From Table 1, the system using the naphthoquinonediazide compound (II) as the photoacid generator exhibited excellent curability and adhesiveness in both the bright and dark areas. On the other hand, the system using a combination of an amine and a carboxylic acid as a curing catalyst (Comparative Examples 1, 3, and 4) and the system using a photoacid generator other than the naphthoquinonediazide compound (II) (Comparative Example 2) exhibited poor curability. and poor adhesiveness. Incidentally, the photoacid generator (triarylsulfonium/fluorophosphine salt) used in Comparative Example 2 is the same as the photoacid generator used in Examples of Patent Document 1.

Regarding the curability, it was found that when 2 parts by weight or more of the naphthoquinone diazide compound (II) was added to 100 parts by weight of the (meth)acrylic acid ester polymer, the curability was improved in both the light and dark areas. (see Examples 1-4).

One aspect of the present invention can be used in the field of curable compositions.

Claims (11)

a (meth)acrylic ester-based polymer (I) having an average of one or more crosslinkable silyl groups per molecule;
a naphthoquinone azide compound (II);
A curable composition comprising: 2. The curable composition of claim 1, further comprising water (III). 3. The curable composition according to claim 1, wherein the (meth)acrylate polymer (I) has a molecular weight distribution of less than 1.8. The curable composition according to any one of claims 1 to 3, wherein the crosslinkable silyl group is represented by the following general formula (1):
[Si(R ¹ ) _2-b (Y) _b O] _m -Si(R ² ) _3-a (Y) _a (1)
In formula (1),
R ¹ and R ² each independently represent an alkyl group having 1 to 20 carbon atoms, an aryl group having 6 to 20 carbon atoms, an aralkyl group having 7 to 20 carbon atoms, or (R′) ₃ SiO—. represents a triorganosiloxy group that is
when two or more of each of R ¹ or R ² are present, they may be the same or different;
R ' represents a monovalent hydrocarbon group having 1 to 20 carbon atoms,
Multiple R' may be the same or different,
Y represents a hydroxyl group or a hydrolyzable group,
when two or more Y are present, they may be the same or different;
a represents an integer of 0, 1, 2 or 3,
b represents an integer of 0, 1, or 2;
m represents an integer from 0 to 19,
satisfies a+mb≧1. 5. The curable composition according to any one of claims 1 to 4, wherein the crosslinkable silyl group of the (meth)acrylic acid ester polymer (I) is present at the molecular chain terminal.

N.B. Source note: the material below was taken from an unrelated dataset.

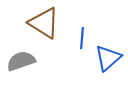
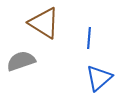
blue line: moved 7 px right
blue triangle: moved 9 px left, 20 px down
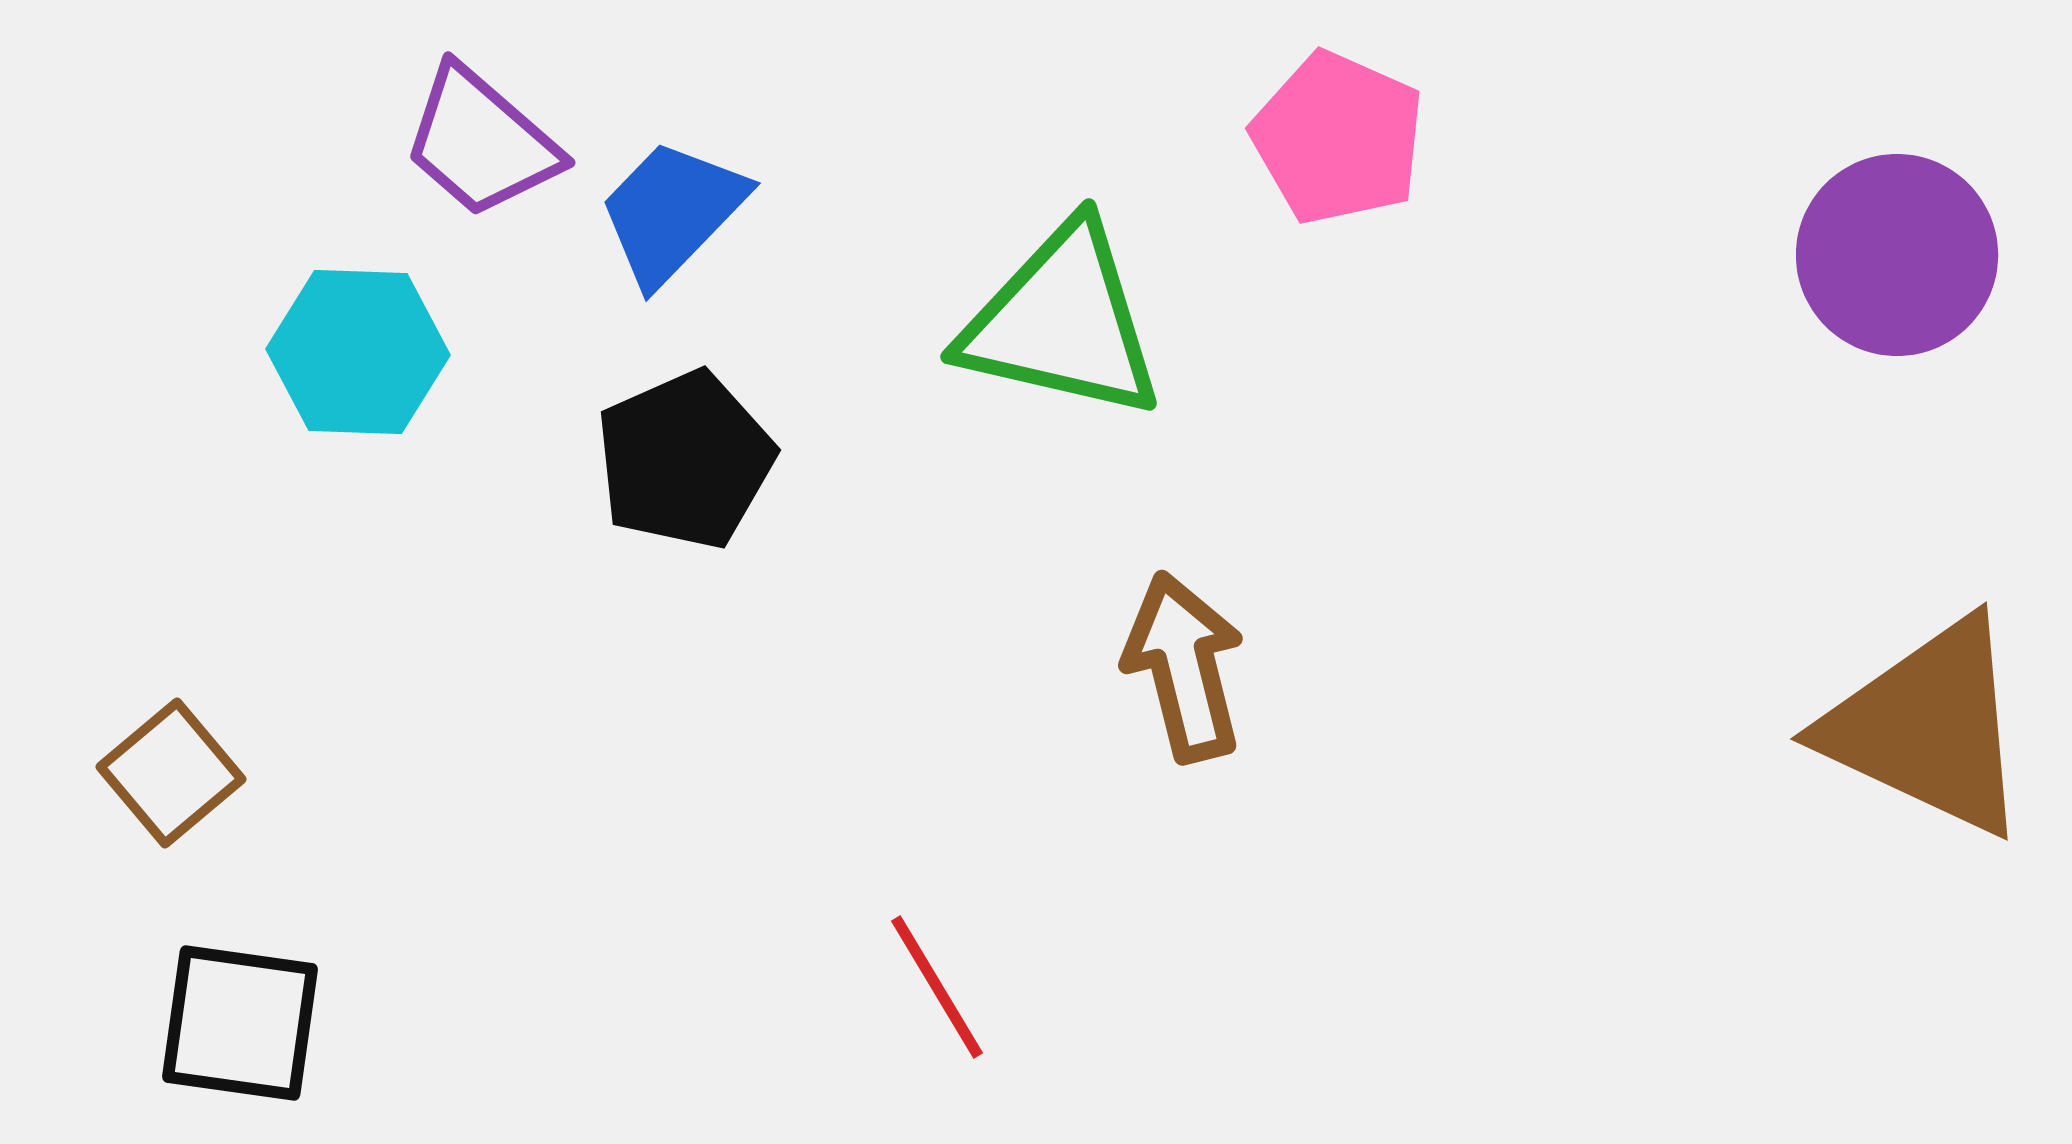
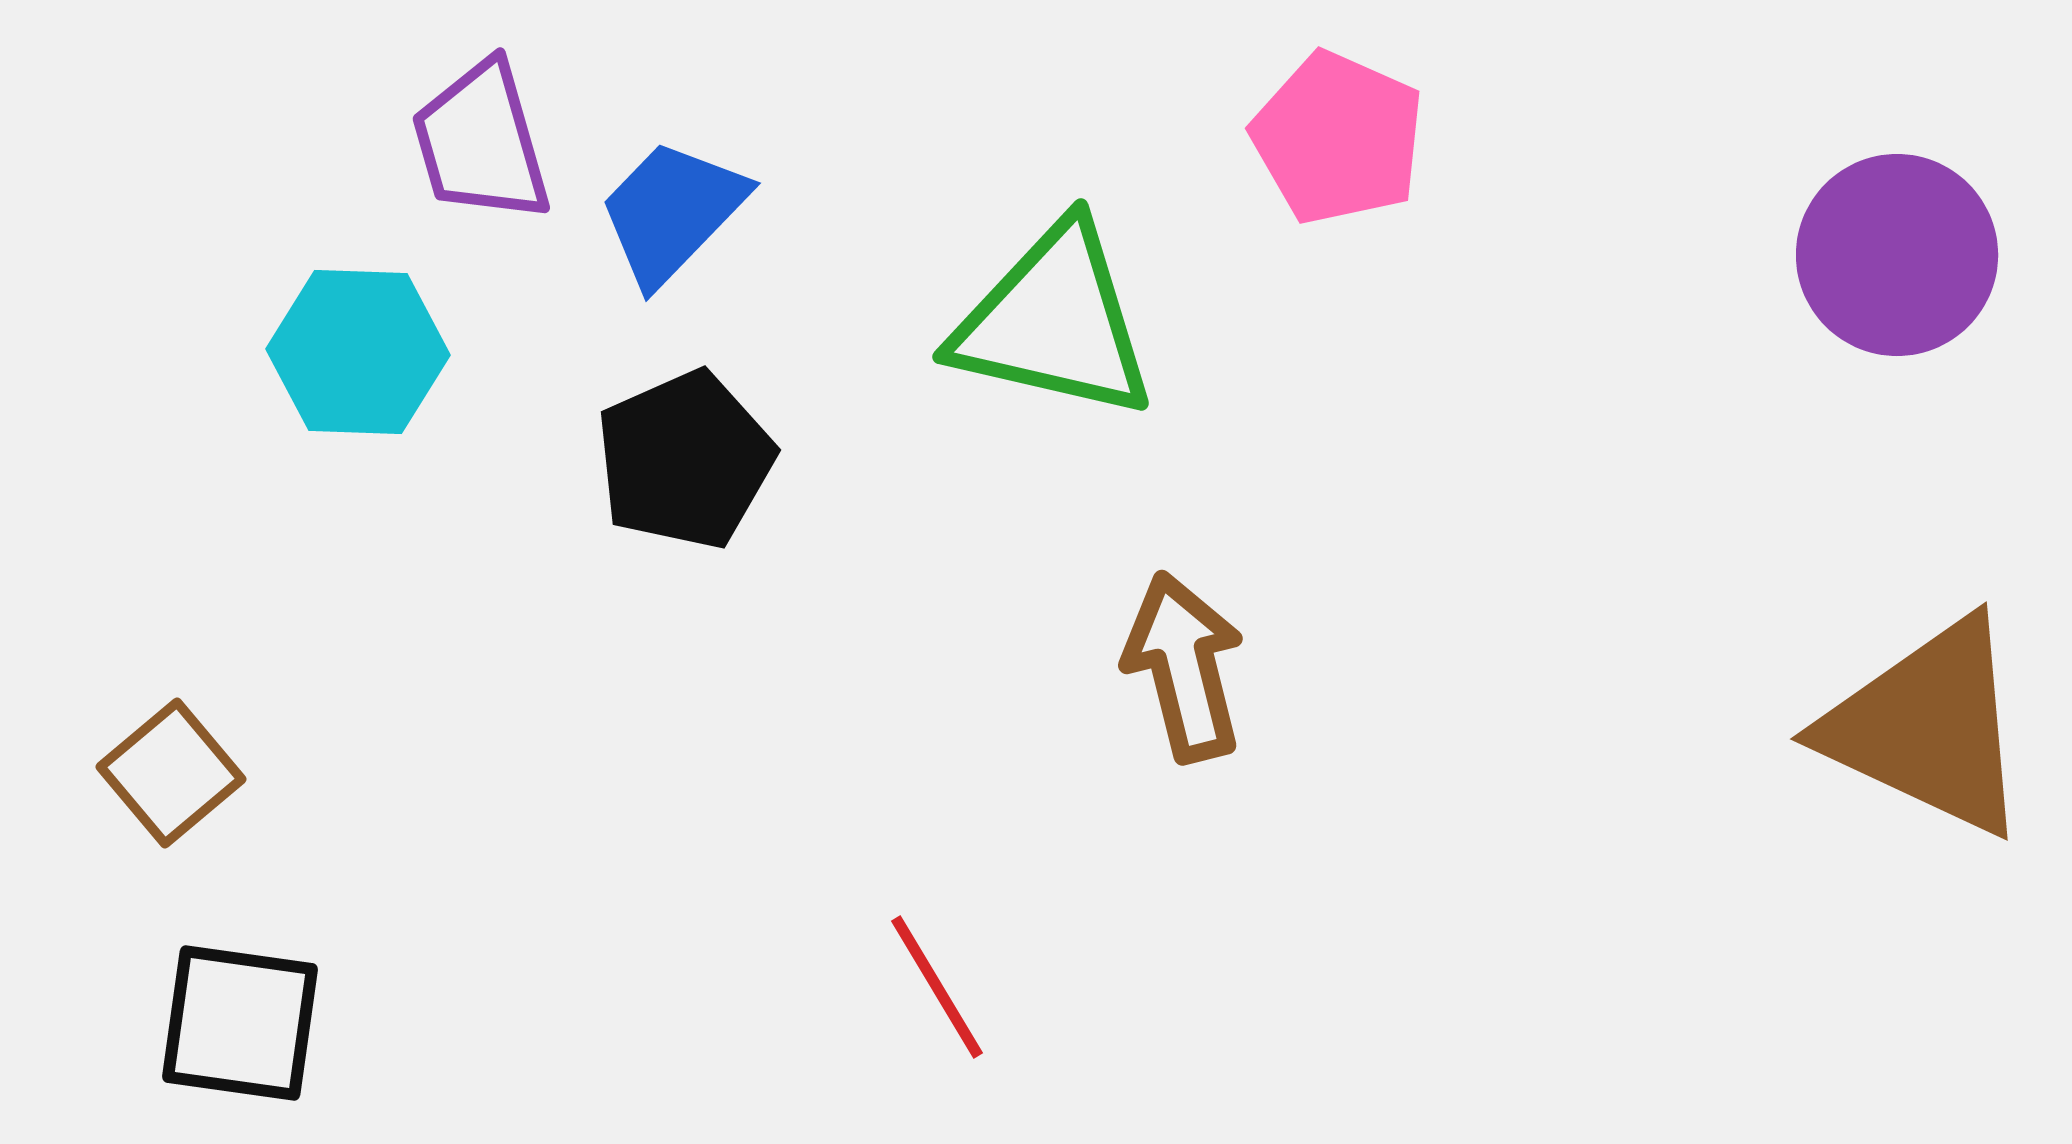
purple trapezoid: rotated 33 degrees clockwise
green triangle: moved 8 px left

A curable composition according to any one of claims 1 to 5, further comprising an epoxy resin (IV). The curable composition according to any one of claims 1 to 6, further comprising a silane coupling agent (V). The curable composition according to any one of claims 1 to 7, further comprising a polyether polymer (VI) having one or more crosslinkable silyl groups per molecule on average. The curable composition according to any one of claims 1 to 8, further comprising an amine compound (VII). The curable composition according to any one of claims 1 to 8, further comprising an amine precursor compound (VII-A) that generates an amine compound upon irradiation with light. A cured product obtained by curing the curable composition according to any one of claims 1 to 10.